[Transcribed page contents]
::::::::::
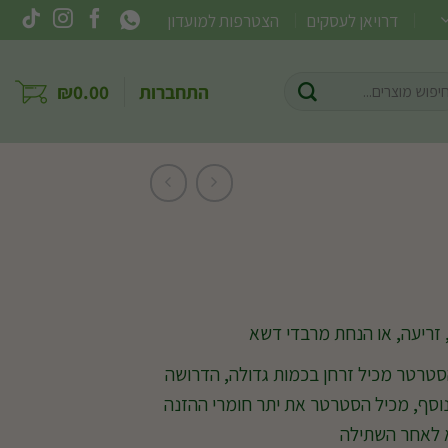
דרויאן לעסקים
הצטרפות למועדון
וש
התחברות
0.00
₪
ר:
זריעה, או הנחת מרבדי דשא
טרטר מכיל זרחן בכמות גדולה, הדרושה
נוסף, מכיל הסטרטר את יתר חומרי ההזנה
 לאחר השתילה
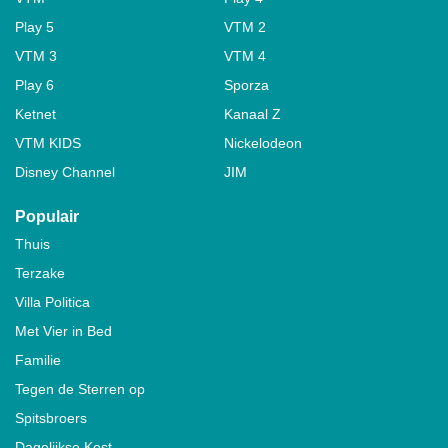
Play 5
VTM 2
VTM 3
VTM 4
Play 6
Sporza
Ketnet
Kanaal Z
VTM KIDS
Nickelodeon
Disney Channel
JIM
Populair
Thuis
Terzake
Villa Politica
Met Vier in Bed
Familie
Tegen de Sterren op
Spitsbroers
Dagelijkse Kost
::::::::::
▶ [EXERCISE DESCRIPTION]
Please retype every record shown above, exactly as written, but without pictures.

▶ [OUTPUT]
דרויאן לעסקים
הצטרפות למועדון
וש
התחברות
0.00
₪
ר:
זריעה, או הנחת מרבדי דשא
טרטר מכיל זרחן בכמות גדולה, הדרושה
נוסף, מכיל הסטרטר את יתר חומרי ההזנה
 לאחר השתילה
Play 5
VTM 2
VTM 3
VTM 4
Play 6
Sporza
Ketnet
Kanaal Z
VTM KIDS
Nickelodeon
Disney Channel
JIM
Populair
Thuis
Terzake
Villa Politica
Met Vier in Bed
Familie
Tegen de Sterren op
Spitsbroers
Dagelijkse Kost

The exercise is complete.